Very soft (hardness <30, Ca <8, SO4 <6, TDS < 35) brewing water

Not specific for volume, multiply for your volume.
ex; 5gal batch uses 4Kg malt

Mash in, thoroughly kneading Moravian malt (if you can't find Moravian then use Bohemian) using 1.85 L water per 1kg malt at 32.2 C about 10 min.

Pull the first decotion. Slowly increase decoction temp to rest at 65 C for 10min, then ramp slowly (5 to 10 min) to boiling. boil 5 min covered. Return the decoction to the mash tun gradually ( ~5 min ) stirring well to bring the mash temp to 52.8 C. Any remaining decoction may be force cooled to the mash temp and returned to the mash. Mash Ph ~5.2. Rest about 5 min, then..

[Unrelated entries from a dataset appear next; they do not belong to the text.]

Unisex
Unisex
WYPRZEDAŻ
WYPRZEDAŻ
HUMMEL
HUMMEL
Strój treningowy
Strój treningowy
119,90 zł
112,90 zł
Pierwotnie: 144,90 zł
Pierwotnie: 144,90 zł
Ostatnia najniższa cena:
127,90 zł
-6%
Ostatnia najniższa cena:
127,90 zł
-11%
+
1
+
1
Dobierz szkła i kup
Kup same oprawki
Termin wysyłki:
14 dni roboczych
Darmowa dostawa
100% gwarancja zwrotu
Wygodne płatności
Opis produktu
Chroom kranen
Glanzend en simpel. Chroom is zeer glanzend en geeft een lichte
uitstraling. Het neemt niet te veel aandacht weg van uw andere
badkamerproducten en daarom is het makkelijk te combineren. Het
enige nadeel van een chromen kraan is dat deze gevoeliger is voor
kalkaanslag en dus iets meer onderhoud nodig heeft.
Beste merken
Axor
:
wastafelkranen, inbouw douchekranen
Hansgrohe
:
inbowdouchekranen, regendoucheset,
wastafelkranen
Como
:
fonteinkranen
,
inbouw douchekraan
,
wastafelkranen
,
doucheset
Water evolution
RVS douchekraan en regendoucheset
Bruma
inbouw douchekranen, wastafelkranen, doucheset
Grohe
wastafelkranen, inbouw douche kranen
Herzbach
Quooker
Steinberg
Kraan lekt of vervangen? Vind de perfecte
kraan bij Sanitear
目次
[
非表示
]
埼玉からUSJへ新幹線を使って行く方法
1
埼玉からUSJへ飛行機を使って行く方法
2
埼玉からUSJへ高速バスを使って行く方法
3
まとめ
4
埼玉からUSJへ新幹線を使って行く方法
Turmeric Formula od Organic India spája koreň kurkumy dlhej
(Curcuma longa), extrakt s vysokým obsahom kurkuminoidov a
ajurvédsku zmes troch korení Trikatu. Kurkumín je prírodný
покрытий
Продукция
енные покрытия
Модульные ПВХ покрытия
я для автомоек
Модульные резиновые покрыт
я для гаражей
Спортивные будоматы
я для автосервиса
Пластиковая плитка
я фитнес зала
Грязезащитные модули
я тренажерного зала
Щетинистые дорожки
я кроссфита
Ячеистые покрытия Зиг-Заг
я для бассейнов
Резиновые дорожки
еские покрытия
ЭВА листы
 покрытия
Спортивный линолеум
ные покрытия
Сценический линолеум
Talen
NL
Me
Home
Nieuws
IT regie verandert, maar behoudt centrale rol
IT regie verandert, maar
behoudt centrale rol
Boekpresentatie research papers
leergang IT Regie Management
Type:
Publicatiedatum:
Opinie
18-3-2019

Pull the second decoction. Repeat the process above with ~ 40% of the heavy mash. Return the decoction slowly ( about 20 min ) to the mash tun, again stirring to maintain even temp increase to 65 C. Maintain temp with boiling water infusions which helps thin the mash. Rest for 60 min, then..

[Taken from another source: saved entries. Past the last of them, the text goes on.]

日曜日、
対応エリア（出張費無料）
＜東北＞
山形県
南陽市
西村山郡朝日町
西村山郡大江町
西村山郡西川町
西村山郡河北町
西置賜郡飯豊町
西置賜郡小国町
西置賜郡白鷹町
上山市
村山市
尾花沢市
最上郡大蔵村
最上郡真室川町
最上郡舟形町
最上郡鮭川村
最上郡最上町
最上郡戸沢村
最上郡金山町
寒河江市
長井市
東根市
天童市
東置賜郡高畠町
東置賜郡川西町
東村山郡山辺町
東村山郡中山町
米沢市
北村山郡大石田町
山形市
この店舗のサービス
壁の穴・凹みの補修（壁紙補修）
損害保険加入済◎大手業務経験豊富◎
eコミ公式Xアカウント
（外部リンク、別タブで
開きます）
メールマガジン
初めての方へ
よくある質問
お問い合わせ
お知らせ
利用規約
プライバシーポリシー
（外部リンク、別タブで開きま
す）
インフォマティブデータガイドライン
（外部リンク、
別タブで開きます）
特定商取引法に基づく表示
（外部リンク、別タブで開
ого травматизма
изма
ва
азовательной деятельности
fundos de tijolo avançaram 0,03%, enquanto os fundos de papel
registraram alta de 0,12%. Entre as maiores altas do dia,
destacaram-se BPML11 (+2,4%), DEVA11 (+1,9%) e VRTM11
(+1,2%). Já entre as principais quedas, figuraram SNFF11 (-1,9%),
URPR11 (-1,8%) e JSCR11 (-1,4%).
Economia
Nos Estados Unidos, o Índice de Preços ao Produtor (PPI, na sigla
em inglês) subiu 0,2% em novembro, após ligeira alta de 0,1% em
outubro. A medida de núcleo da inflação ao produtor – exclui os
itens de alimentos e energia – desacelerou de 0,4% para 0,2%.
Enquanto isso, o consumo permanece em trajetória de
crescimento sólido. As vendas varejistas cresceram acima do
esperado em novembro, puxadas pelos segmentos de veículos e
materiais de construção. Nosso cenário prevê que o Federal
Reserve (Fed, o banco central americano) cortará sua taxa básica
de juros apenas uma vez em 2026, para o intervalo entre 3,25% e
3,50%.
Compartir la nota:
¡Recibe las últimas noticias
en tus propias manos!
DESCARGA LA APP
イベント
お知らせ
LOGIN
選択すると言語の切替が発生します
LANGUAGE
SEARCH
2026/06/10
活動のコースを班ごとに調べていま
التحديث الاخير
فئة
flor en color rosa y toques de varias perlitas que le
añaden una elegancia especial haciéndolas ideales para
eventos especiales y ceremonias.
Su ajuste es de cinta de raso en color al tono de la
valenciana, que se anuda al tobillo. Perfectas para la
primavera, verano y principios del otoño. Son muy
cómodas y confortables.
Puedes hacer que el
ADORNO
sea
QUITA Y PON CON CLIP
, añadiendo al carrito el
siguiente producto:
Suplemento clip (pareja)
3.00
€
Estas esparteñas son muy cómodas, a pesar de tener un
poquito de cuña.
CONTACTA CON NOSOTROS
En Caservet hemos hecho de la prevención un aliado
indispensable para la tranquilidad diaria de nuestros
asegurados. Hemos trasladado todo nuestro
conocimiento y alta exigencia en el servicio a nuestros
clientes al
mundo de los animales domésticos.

Pull the third decoction. This time, drain off about half of the thin mash and boil for about 5 min. Stirring plays a big part in this. Return the decoction to the mash and stir for 5 min at a mash temp of 75.6 C.

Lauter/sparge for 60 min.

Boil wort 90 min. Use fresh Saaz hops(~4 AA) at a rate of 350g/hL(~ 78g/6.4gal of wort) in three portions, 45% at start of boil, 30% at 55min left, 25% at 15 min left befor flameout.

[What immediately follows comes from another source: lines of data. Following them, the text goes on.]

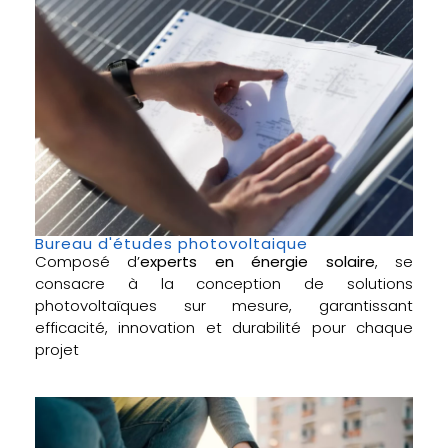
Bureau d'études photovoltaique
Composé d’
experts en énergie solaire
, se
consacre à la conception de solutions
photovoltaïques sur mesure, garantissant
efficacité, innovation et durabilité pour chaque
projet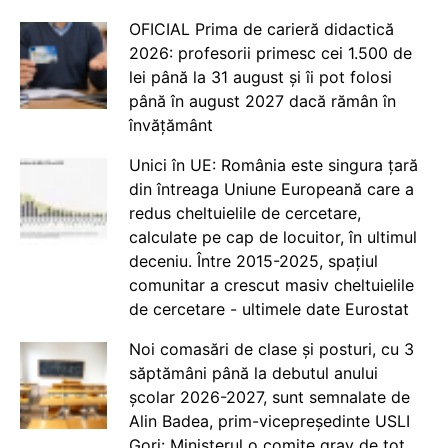
OFICIAL Prima de carieră didactică
2026: profesorii primesc cei 1.500 de
lei până la 31 august și îi pot folosi
până în august 2027 dacă rămân în
învățământ
Unici în UE: România este singura țară
din întreaga Uniune Europeană care a
redus cheltuielile de cercetare,
calculate pe cap de locuitor, în ultimul
deceniu. Între 2015-2025, spațiul
comunitar a crescut masiv cheltuielile
de cercetare - ultimele date Eurostat
Noi comasări de clase și posturi, cu 3
săptămâni până la debutul anului
școlar 2026-2027, sunt semnalate de
Alin Badea, prim-vicepreședinte USLI
Gorj: Ministerul o comite grav de tot.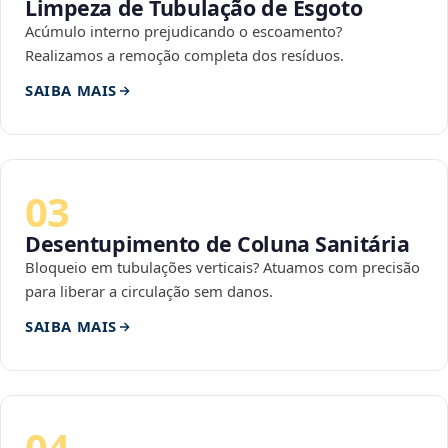
Limpeza de Tubulação de Esgoto
Acúmulo interno prejudicando o escoamento?
Realizamos a remoção completa dos resíduos.
SAIBA MAIS
03
Desentupimento de Coluna Sanitária
Bloqueio em tubulações verticais? Atuamos com precisão
para liberar a circulação sem danos.
SAIBA MAIS
04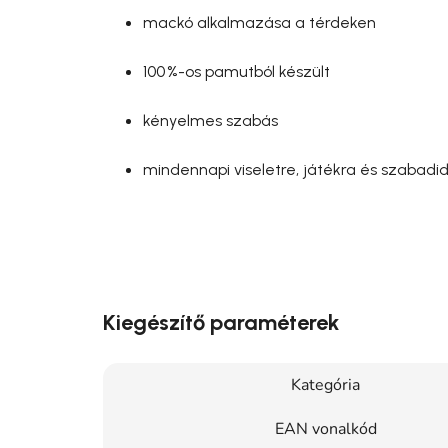
mackó alkalmazása a térdeken
100 %-os pamutból készült
kényelmes szabás
mindennapi viseletre, játékra és szabadi
Kiegészítő paraméterek
Kategória
EAN vonalkód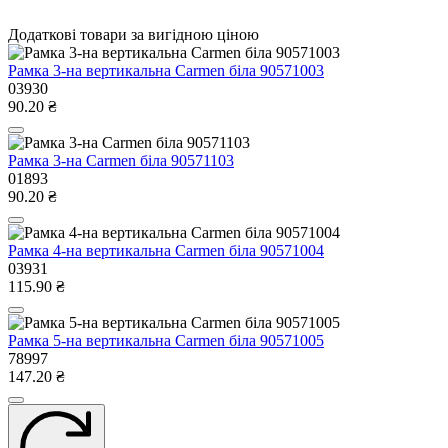
Додаткові товари за вигідною ціною
Рамка 3-на вертикальна Carmen біла 90571003
03930
90.20 ₴
Рамка 3-на Carmen біла 90571103
01893
90.20 ₴
Рамка 4-на вертикальна Carmen біла 90571004
03931
115.90 ₴
Рамка 5-на вертикальна Carmen біла 90571005
78997
147.20 ₴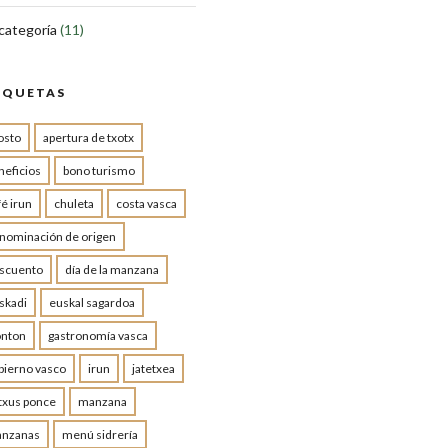
 categoría
(11)
IQUETAS
osto
apertura de txotx
neficios
bono turismo
fé irun
chuleta
costa vasca
nominación de origen
scuento
día de la manzana
skadi
euskal sagardoa
onton
gastronomía vasca
bierno vasco
irun
jatetxea
txus ponce
manzana
nzanas
menú sidrería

Pitching. Cool to 3.9 C and pitch WY2278 or equivalent at a rate of 15 million cells per mL.( Ex./ One activator pack added to 1 liter of wort, then,after ferment,add 1 more liter of wort and ferment. This should yield ~ 15 millon cells/ ml when pitched into 9 gal of wort) Bring the temp up to 8.9 C over a period of about 12 days.

Lager this beer for 40 days at 0.6 C
This has to be one of the better stabs at Urquell that I have seen. Most other attempts are WAY too strong.